Whatever happens, Jon Lester is forever a Chicago Cub
Jon Lester helped bring a title to the Cubs (David Banks - USA Today Sports)

Whatever happens, Jon Lester is forever a Chicago Cub

by - Contributor -

When a major league pitcher has a career spanning nearly two decades, it's not surprising to see him rack up both individual and team-oriented accolades – Jon Lester is no exception.

Over his 15 seasons, Lester has become a three-time World Series champion (Red Sox: 2007, 2013. Cubs: 2016), a five-time, All-Star (Red Sox: 2010, 2011, 2014, Cubs: 2016, 2018), a National League Championship Series MVP (Cubs: 2016), was the 2018 National League wins leader with the Cubs (18 wins).

Additionally, the left-hander boasts an impressive 193-111 career record with a 3.60 ERA, including a 2008 no-hitter with Boston. Such statistics have allowed 36-year-old Lester to take the mound on Opening Day eight times, including three straight appearances with the Cubs (2017, 2018, 2019).

The southpaw's accomplishments are plentiful, but few can argue that Lester's most important seasons were those spent on Chicago's North Side – where No. 34 donned the blue pinstripes in the friendly, ivy-laden confines of Wrigley Field since 2015.

As a free agent in December 2014, MLB brass was swooning over the big lefty, the Cubs included. While the interest in the veteran starter was high, it was far from certain Lester would land in Wrigleyville. Sure, there was optimism surrounding a young nucleus of infielders – Anthony Rizzo, Javy Baez, and Kris Bryant – a trio that was expected to all be with the big-league club in the coming seasons, but in reality, the Cubs were coming off a 73-win season in 2014 and still considered a couple of years away from being dominant in the NL Central and capable of making a legitimate postseason run.

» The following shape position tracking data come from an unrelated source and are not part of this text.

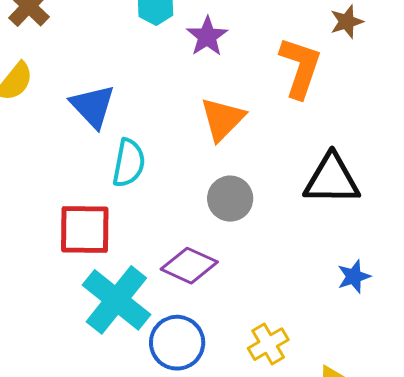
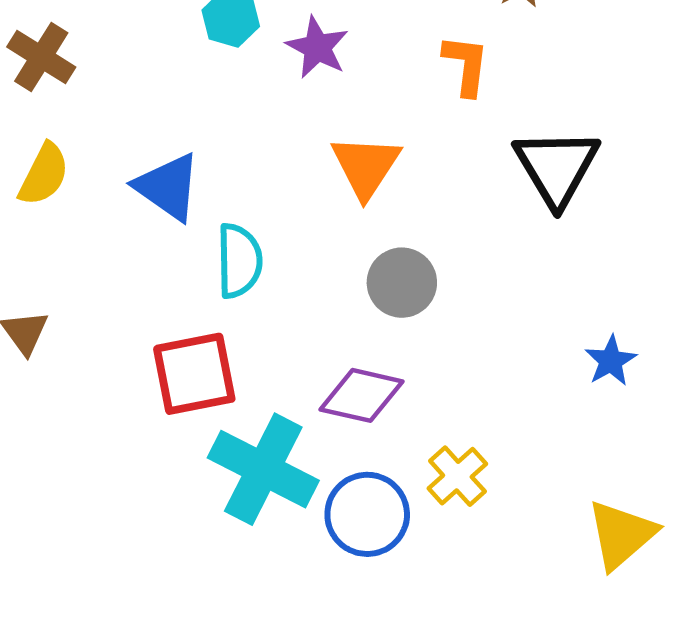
orange L-shape: (300, 67) -> (466, 65), size x0.7
black triangle: (332, 179) -> (557, 167), moved, turned -50
yellow cross: (268, 344) -> (457, 476), moved

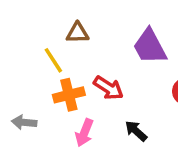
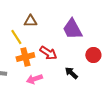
black arrow: (136, 131) -> (71, 73), moved
pink arrow: (84, 133) -> (34, 79), turned 49

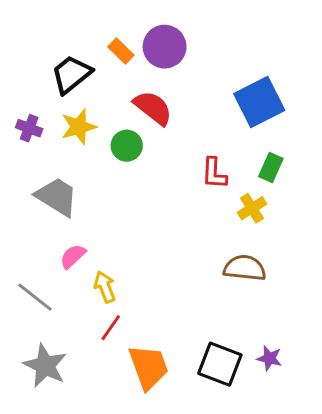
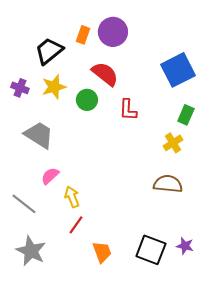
orange rectangle: (121, 51) -> (83, 35), turned 66
red L-shape: (214, 173) -> (128, 110), moved
orange trapezoid: (149, 367) -> (102, 252), size x0.7

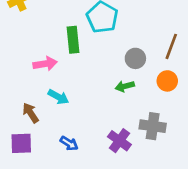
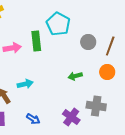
gray circle: (135, 58) -> (88, 42), moved
pink arrow: (45, 64) -> (12, 48), moved
cyan arrow: (58, 97) -> (25, 84), turned -42

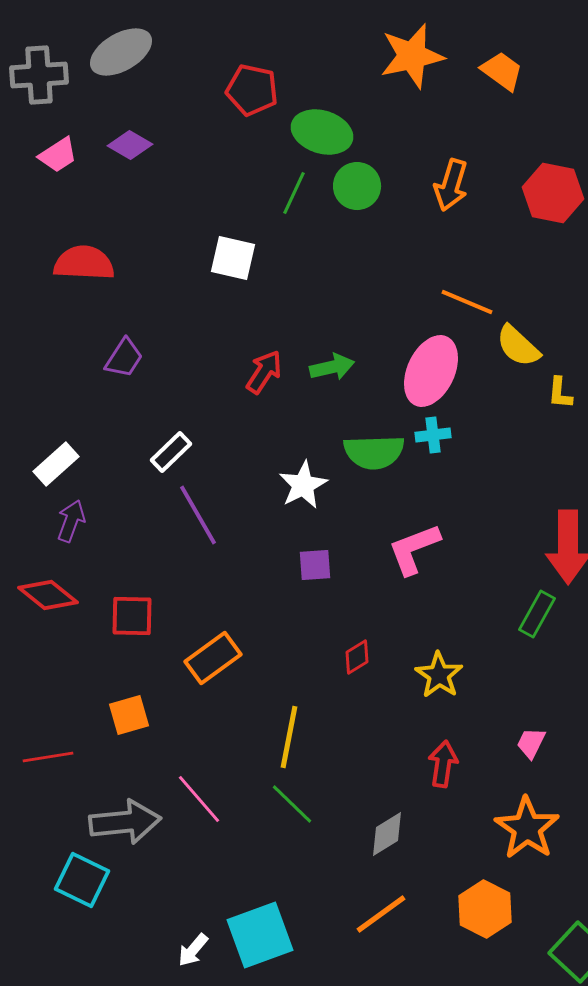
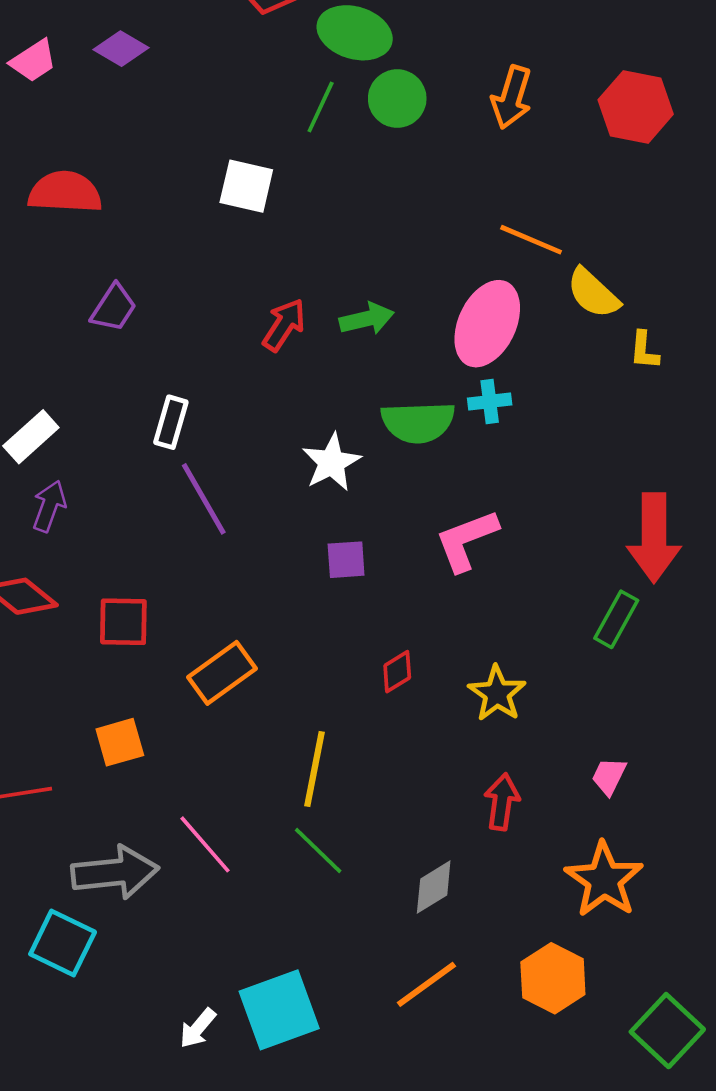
white rectangle: (171, 452) -> (171, 422), turned -30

As it turns out, the Cubs were able to win the Lester-lottery before the 2015 campaign – signing Lester to a six-year, $155-million deal with a team option in year seven. The consensus was that not only did Lester's familiarity with the Cubs management (mainly Theo Epstein who drafted Lester in Boston in 2002), but also the opportunity to be a leader in a young clubhouse was appealing. Plus, the chance to potentially end an extended World Series drought for a proud and passionate baseball city that was deemed cursed likely wasn't lost on Lester.

Today, in what surely seemed like the blink of an eye to not only the Cubs faithful but also to Lester himself, six seasons have passed, and the burly lefty's days in the Windy City might be numbered. It wasn't until his September 16th showing – an extra-inning victory where Lester pitched five innings and gave up just two runs but not earning the decision – that the conversation shifted to the uncertainty of the Cubs picking up his $25 million option in 2021.

In six seasons as a Cub, Lester racked up 77 wins and was on the hook for just 44 losses with a 3.64 ERA. Additionally, Lester went the distance – pitching a complete game four times.

While the World Series, two All-Star appearances, three consecutive Opening Day starts, and dozens of individual statistical achievements Lester accrued during his time in the Windy City are impressive in their own right, it will likely be the accomplishments that a numerical value cannot be attached to that No. 34 is most revered for among executives, coaches, teammates, and fans alike.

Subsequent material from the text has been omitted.